How to query data

Setup

Open a python shell in interactive mode (run python3) and run the following commands in sequence.

First we’ll import the library, make a new store and add some sample data to query.

from ocdsmetricsanalysis.library import Store
store = Store("how-to-query.sqlite")
store.add_metric("HATS", "How many people like hats?", "We ran a survey to find out.")
metric = store.get_metric("HATS")
metric.add_observation("obs1", measure=34, dimensions={'answer':'like'})
metric.add_observation("obs2", measure=15, dimensions={'answer':'neither like or dislike'})
metric.add_observation("obs3", measure=12, dimensions={'answer':'dislike'})
metric.add_observation("obs4", measure=24, dimensions={'answer':'like', 'height': 'tall'})
metric.add_observation("obs5", measure=10, dimensions={'answer':'like', 'height': 'short'})
metric.add_observation("obs6", measure=5, dimensions={'answer':'neither like or dislike', 'height': 'tall'})
metric.add_observation("obs7", measure=10, dimensions={'answer':'neither like or dislike', 'height': 'short'})
metric.add_observation("obs8", measure=4, dimensions={'answer':'dislike', 'height': 'tall'})
metric.add_observation("obs9", measure=8, dimensions={'answer':'dislike', 'height': 'short'})

List all observations

First we’ll do a simple query that lists all the observations.

Every query is done with a Observation List object, which we can easily get.

observation_list = metric.get_observation_list()

We can at this point set filters and options, but as we want all data we won’t do any of that.

Let’s just get all the data and print it.

observations = observation_list.get_data()
for observation in observations:
    print("OBSERVATION id=" + observation.get_id())
    print(observation.get_measure())
    print(observation.get_dimensions())

You should see a long list of all the data.

OBSERVATION id=obs1
34
{'answer': 'like'}
OBSERVATION id=obs2
15
{'answer': 'neither like or dislike'}
OBSERVATION id=obs3
12
{'answer': 'dislike'}
OBSERVATION id=obs4
24
{'answer': 'like', 'height': 'tall'}
OBSERVATION id=obs5
10
{'answer': 'like', 'height': 'short'}
OBSERVATION id=obs6
5
{'answer': 'neither like or dislike', 'height': 'tall'}
OBSERVATION id=obs7
10
{'answer': 'neither like or dislike', 'height': 'short'}
OBSERVATION id=obs8
4
{'answer': 'dislike', 'height': 'tall'}
OBSERVATION id=obs9
8
{'answer': 'dislike', 'height': 'short'}

List observations filtered by a dimension

We can see this is a survey about whether people like hats, with the answers further broken down by whether the person responding was tall or short.

Let’s say we only care about the opinion of tall people - let’s look at that data only.

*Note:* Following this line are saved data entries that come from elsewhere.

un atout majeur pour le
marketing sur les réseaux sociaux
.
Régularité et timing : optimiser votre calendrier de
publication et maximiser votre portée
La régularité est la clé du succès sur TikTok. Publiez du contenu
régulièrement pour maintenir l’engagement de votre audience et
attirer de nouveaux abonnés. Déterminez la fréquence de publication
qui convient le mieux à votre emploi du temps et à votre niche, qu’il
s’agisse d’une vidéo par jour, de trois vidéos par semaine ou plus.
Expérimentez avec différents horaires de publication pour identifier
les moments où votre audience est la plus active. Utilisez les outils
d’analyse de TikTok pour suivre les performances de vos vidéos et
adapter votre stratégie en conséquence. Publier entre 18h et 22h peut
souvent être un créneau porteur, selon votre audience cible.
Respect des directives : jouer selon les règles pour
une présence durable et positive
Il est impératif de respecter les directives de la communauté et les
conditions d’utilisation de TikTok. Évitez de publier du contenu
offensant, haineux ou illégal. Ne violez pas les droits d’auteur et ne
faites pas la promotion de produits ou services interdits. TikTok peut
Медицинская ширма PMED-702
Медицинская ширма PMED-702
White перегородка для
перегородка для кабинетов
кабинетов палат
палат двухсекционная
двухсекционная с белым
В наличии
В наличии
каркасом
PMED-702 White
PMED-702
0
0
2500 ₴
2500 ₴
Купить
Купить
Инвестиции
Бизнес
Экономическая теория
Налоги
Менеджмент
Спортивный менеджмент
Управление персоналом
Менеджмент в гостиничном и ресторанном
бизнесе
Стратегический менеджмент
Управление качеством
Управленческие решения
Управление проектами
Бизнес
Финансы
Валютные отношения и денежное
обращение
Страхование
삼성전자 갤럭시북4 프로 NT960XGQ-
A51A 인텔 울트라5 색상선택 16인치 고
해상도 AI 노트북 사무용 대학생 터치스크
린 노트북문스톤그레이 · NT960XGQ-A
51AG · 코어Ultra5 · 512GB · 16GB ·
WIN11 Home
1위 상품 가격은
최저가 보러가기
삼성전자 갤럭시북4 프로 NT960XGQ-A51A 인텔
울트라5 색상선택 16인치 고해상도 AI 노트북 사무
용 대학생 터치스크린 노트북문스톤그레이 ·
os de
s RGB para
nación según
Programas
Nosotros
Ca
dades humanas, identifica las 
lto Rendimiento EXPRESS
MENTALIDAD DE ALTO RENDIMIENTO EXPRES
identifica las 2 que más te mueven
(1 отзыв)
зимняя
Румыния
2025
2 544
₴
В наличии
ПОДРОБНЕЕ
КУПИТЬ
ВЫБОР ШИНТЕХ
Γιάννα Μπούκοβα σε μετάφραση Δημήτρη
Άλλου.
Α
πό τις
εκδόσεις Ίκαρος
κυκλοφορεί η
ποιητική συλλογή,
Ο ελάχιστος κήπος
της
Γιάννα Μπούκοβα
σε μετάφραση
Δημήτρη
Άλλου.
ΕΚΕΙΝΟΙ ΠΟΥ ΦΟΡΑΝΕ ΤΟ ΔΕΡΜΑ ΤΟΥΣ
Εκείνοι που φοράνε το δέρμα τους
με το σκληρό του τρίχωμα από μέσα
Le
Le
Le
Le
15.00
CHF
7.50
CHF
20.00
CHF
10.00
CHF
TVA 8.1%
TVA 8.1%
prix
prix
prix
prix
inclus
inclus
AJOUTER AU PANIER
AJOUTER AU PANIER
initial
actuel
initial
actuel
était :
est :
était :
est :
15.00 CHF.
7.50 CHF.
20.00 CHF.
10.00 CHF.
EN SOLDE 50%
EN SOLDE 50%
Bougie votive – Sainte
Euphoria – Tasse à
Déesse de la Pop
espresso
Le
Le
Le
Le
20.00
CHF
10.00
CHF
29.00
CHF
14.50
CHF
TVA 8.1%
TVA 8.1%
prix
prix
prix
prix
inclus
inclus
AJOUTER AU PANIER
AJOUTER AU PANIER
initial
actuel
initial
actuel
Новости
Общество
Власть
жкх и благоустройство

Get our Observation List object, as before.

observation_list = metric.get_observation_list()

Set the filter.

observation_list.filter_by_dimension('height', 'tall')

Now get all data and print it, as before.

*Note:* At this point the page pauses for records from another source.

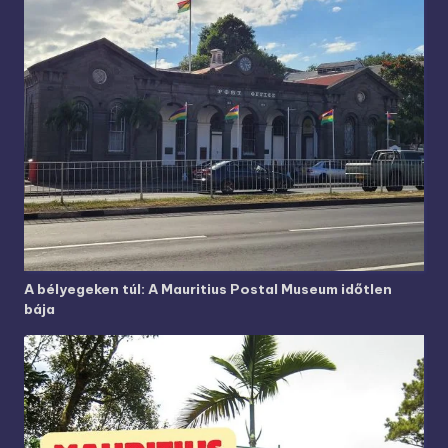
A bélyegeken túl: A Mauritius Postal Museum időtlen
bája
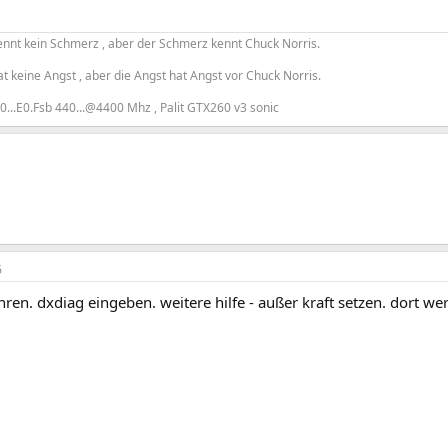
ennt kein Schmerz , aber der Schmerz kennt Chuck Norris.
t keine Angst , aber die Angst hat Angst vor Chuck Norris.
0...E0.Fsb 440...@4400 Mhz , Palit GTX260 v3 sonic
6
ühren. dxdiag eingeben. weitere hilfe - außer kraft setzen. dort we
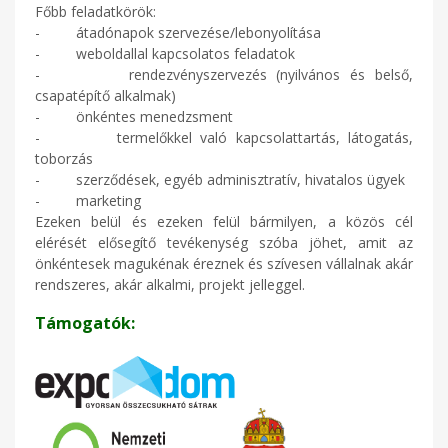
Főbb feladatkörök:
- átadónapok szervezése/lebonyolítása
- weboldallal kapcsolatos feladatok
- rendezvényszervezés (nyilvános és belső,
csapatépítő alkalmak)
- önkéntes menedzsment
- termelőkkel való kapcsolattartás, látogatás,
toborzás
- szerződések, egyéb adminisztratív, hivatalos ügyek
- marketing
Ezeken belül és ezeken felül bármilyen, a közös cél
elérését elősegítő tevékenység szóba jöhet, amit az
önkéntesek magukénak éreznek és szívesen vállalnak akár
rendszeres, akár alkalmi, projekt jelleggel.
Támogatók:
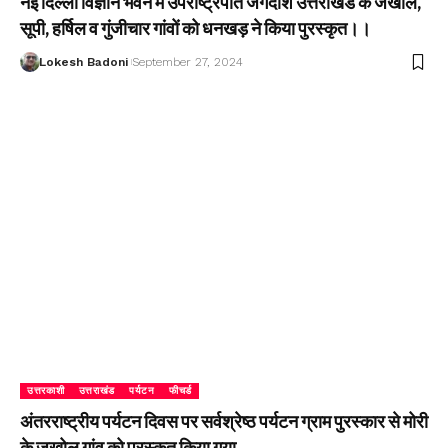
नई दिल्ली विज्ञान भवन में उपराष्ट्रपति जगदीश उत्तराखंड के जखोल,
सूपी, हर्षिल व गुंजीचार गांवों को धनखड़ ने किया पुरस्कृत।।
Lokesh Badoni
September 27, 2024
उत्तरकाशी
उत्तराखंड
पर्यटन
फीचर्ड
अंतरराष्ट्रीय पर्यटन दिवस पर सर्वश्रेष्ठ पर्यटन ग्राम पुरस्कार से मोरी
के जखोल गांव को पुरस्कृत किया गया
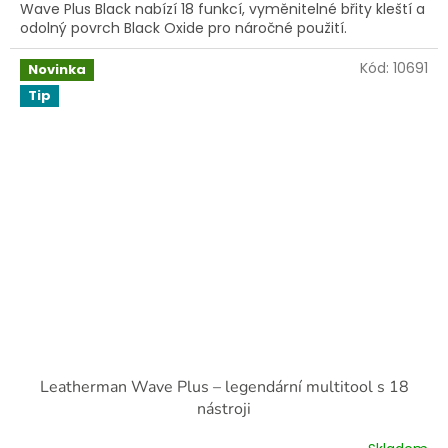
Wave Plus Black nabízí 18 funkcí, vyměnitelné břity kleští a
odolný povrch Black Oxide pro náročné použití.
Kód:
10691
Novinka
Tip
Leatherman Wave Plus – legendární multitool s 18
nástroji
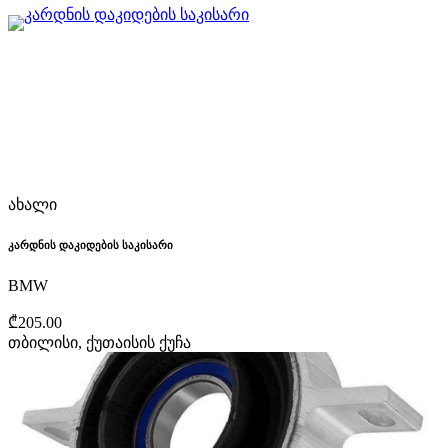
ახალი
კარდნის დაკიდების საკისარი
BMW
₾205.00
თბილისი, ქუთაისის ქუჩა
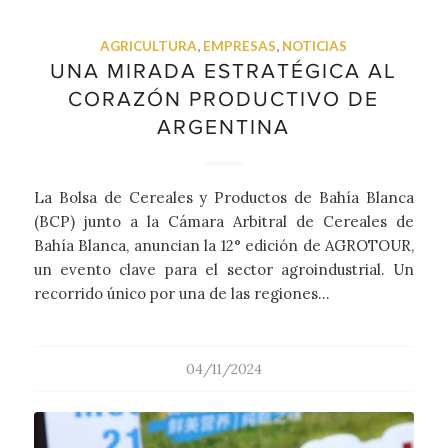
AGRICULTURA
,
EMPRESAS
,
NOTICIAS
UNA MIRADA ESTRATÉGICA AL
CORAZÓN PRODUCTIVO DE
ARGENTINA
La Bolsa de Cereales y Productos de Bahía Blanca
(BCP) junto a la Cámara Arbitral de Cereales de
Bahía Blanca, anuncian la 12° edición de AGROTOUR,
un evento clave para el sector agroindustrial. Un
recorrido único por una de las regiones…
04/11/2024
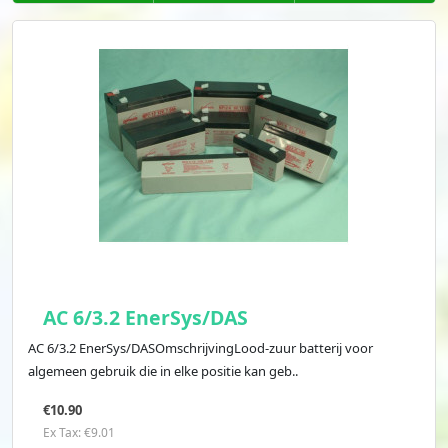
AC 6/3.2 EnerSys/DAS
AC 6/3.2 EnerSys/DASOmschrijvingLood-zuur batterij voor
algemeen gebruik die in elke positie kan geb..
€10.90
Ex Tax: €9.01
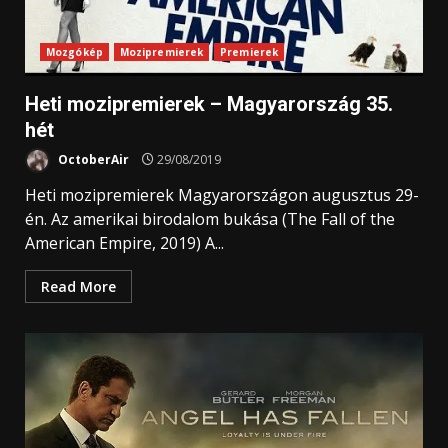
Mozgókép
Mozipremierek
Premierek
Heti mozipremierek – Magyarország 35.
hét
OctoberAir
29/08/2019
Heti mozipremierek Magyarországon augusztus 29-
én. Az amerikai birodalom bukása (The Fall of the
American Empire, 2019) A...
Read More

observations = observation_list.get_data()
for observation in observations:
    print("OBSERVATION id=" + observation.get_id())
    print(observation.get_measure())
    print(observation.get_dimensions())
OBSERVATION id=obs4
24
{'answer': 'like', 'height': 'tall'}
OBSERVATION id=obs6
5
{'answer': 'neither like or dislike', 'height': 'tall'}
OBSERVATION id=obs8
4
{'answer': 'dislike', 'height': 'tall'}

List observations without a dimension

We can see this is a survey about whether people like hats, with the answers further broken down by whether the person responding was tall or short.

However we don’t care about the height of the person - we just want to know overall, do people like hats or not?

If we get all observations as above we can see that data, but it is mixed up with other data we don’t care about.

Let’s filter down just to the data we do care about.

Get our Observation List object, as before.

observation_list = metric.get_observation_list()

Set the filter - this time we say we don’t want any of the other dimensions but the answer.

observation_list.filter_by_dimension_not_set('height')

Now get all data and print it, as before.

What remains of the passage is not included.